Fulda - Auf den Rosenmontag folgt der Aschermittwoch, der die Fastnachtszeit beendet. Ursprünglich geht das Verzichten in der Zeit bis Ostern auf die 40 Tage zurück, in denen Jesus betend und fastend durch die Wüste zog. Heute bietet die Fastenzeit vielen Anlass dazu, sich – zumindest vorübergehend – von Genussmitteln und Lastern zu befreien.

Diakon Helmut Kimmling aus Nüsttal (Kreis Fulda) unterstützt seit mehr als 15 Jahren Gruppen beim Heilfasten. „Beim Fasten geht es nicht nur um reinen Verzicht, sondern um die Reinigung von Geist und Seele“, erklärt der Experte.

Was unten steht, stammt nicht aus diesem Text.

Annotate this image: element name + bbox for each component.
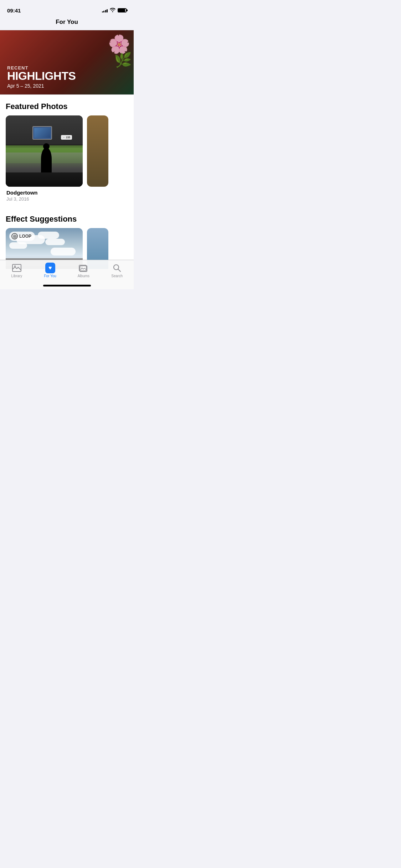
tab-albums[interactable]: Albums: [67, 263, 101, 278]
highlights-text-block: RECENT HIGHLIGHTS Apr 5 – 25, 2021: [7, 66, 76, 89]
highlights-title: HIGHLIGHTS: [7, 70, 76, 82]
loop-icon: [11, 233, 18, 239]
status-bar: 09:41: [0, 0, 134, 16]
cloud-3: [9, 242, 27, 249]
photo-card-partial-image: [87, 115, 108, 187]
photo-card-meta-dodgertown: Dodgertown Jul 3, 2016: [6, 187, 83, 202]
main-content[interactable]: RECENT HIGHLIGHTS Apr 5 – 25, 2021 Featu…: [0, 30, 134, 269]
albums-icon: [79, 264, 88, 272]
loop-label: LOOP: [19, 234, 31, 239]
home-indicator: [43, 285, 91, 286]
wifi-icon: [110, 8, 115, 13]
flower-decoration: [91, 30, 134, 94]
status-time: 09:41: [7, 7, 21, 14]
signal-bar-3: [105, 10, 106, 12]
for-you-icon-bg: ♥: [45, 263, 55, 273]
signal-bar-2: [103, 11, 104, 12]
page-title: For You: [56, 19, 78, 25]
cloud-5: [45, 239, 65, 245]
featured-photos-header: Featured Photos: [0, 95, 134, 115]
loop-badge: LOOP: [9, 232, 35, 241]
search-icon: [113, 264, 121, 272]
photo-card-image-dodgertown: ← 235: [6, 115, 83, 187]
effect-suggestions-title: Effect Suggestions: [6, 215, 77, 223]
highlights-banner[interactable]: RECENT HIGHLIGHTS Apr 5 – 25, 2021: [0, 30, 134, 94]
cloud-4: [51, 248, 76, 255]
photo-card-date-dodgertown: Jul 3, 2016: [6, 196, 82, 202]
tab-library-label: Library: [11, 274, 22, 278]
nav-title-bar: For You: [0, 16, 134, 30]
tab-bar: Library ♥ For You Albums Search: [0, 260, 134, 289]
featured-photos-title: Featured Photos: [6, 102, 68, 111]
section-sign: ← 235: [61, 135, 72, 140]
tv-screen: [32, 126, 52, 140]
signal-bars-icon: [102, 8, 108, 12]
signal-bar-4: [107, 9, 108, 12]
svg-line-5: [118, 269, 121, 272]
tab-albums-label: Albums: [78, 274, 89, 278]
library-icon-wrap: [12, 263, 22, 273]
search-icon-wrap: [112, 263, 122, 273]
for-you-icon-wrap: ♥: [45, 263, 55, 273]
albums-icon-wrap: [78, 263, 88, 273]
cloud-2: [38, 232, 59, 239]
library-icon: [12, 264, 21, 272]
tab-search-label: Search: [111, 274, 123, 278]
svg-point-1: [14, 265, 16, 267]
tab-library[interactable]: Library: [0, 263, 34, 278]
battery-fill: [118, 9, 125, 12]
photo-card-dodgertown[interactable]: ← 235 Dodgertown Jul 3, 2016: [6, 115, 83, 202]
for-you-icon: ♥: [48, 265, 52, 271]
photo-card-title-dodgertown: Dodgertown: [6, 190, 82, 196]
stadium-photo: ← 235: [6, 115, 83, 187]
status-icons: [102, 8, 127, 13]
tab-for-you-label: For You: [44, 274, 56, 278]
tab-search[interactable]: Search: [100, 263, 134, 278]
photo-card-partial[interactable]: [87, 115, 108, 202]
stadium-floor: [6, 172, 83, 187]
highlights-date: Apr 5 – 25, 2021: [7, 83, 76, 89]
battery-icon: [118, 8, 127, 12]
person-silhouette: [41, 148, 52, 176]
effect-suggestions-header: Effect Suggestions: [0, 207, 134, 228]
tab-for-you[interactable]: ♥ For You: [34, 263, 67, 278]
signal-bar-1: [102, 11, 103, 12]
featured-photos-scroll[interactable]: ← 235 Dodgertown Jul 3, 2016: [0, 115, 134, 207]
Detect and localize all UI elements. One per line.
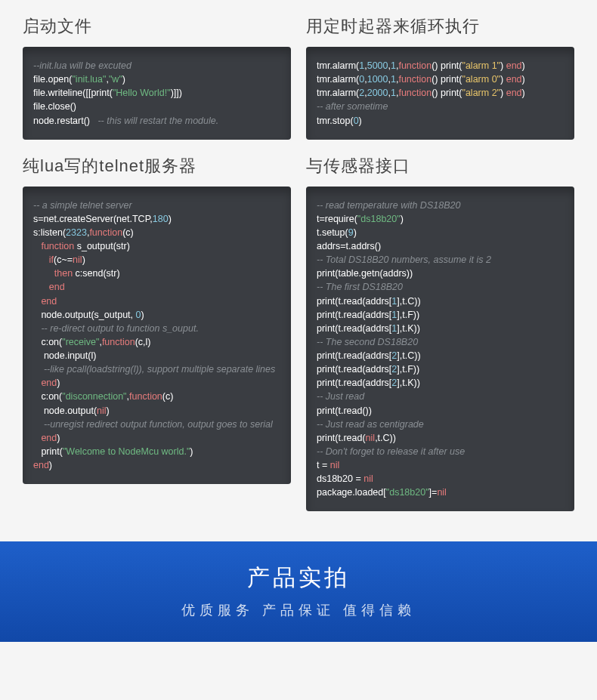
code-block-3: -- a simple telnet server s=net.createSe… [23,187,291,485]
product-banner: 产品实拍 优质服务 产品保证 值得信赖 [0,541,597,642]
code-block-1: --init.lua will be excuted file.open("in… [23,47,291,140]
heading-startup: 启动文件 [23,15,291,38]
heading-sensor: 与传感器接口 [306,155,574,177]
banner-subtitle: 优质服务 产品保证 值得信赖 [0,601,597,619]
heading-telnet: 纯lua写的telnet服务器 [23,155,291,177]
heading-timer: 用定时起器来循环执行 [306,15,574,38]
code-block-2: tmr.alarm(1,5000,1,function() print("ala… [306,47,574,140]
code-block-4: -- read temperature with DS18B20 t=requi… [306,187,574,512]
banner-title: 产品实拍 [0,563,597,594]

Für ihn sei es besonders wichtig, sich in dieser Zeit auf sich selbst zu besinnen, den eigenen „Status quo“ zu reflektieren und neue Ziele zu definieren. „Mir geht es in der Fastenzeit immer ganz gut. Ich nehme mir aktiv Auszeiten vom stressigen Alltag, gehe spazieren und erlebe durch den Verzicht eine gewisse Leichtigkeit“, erläutert Kimmling.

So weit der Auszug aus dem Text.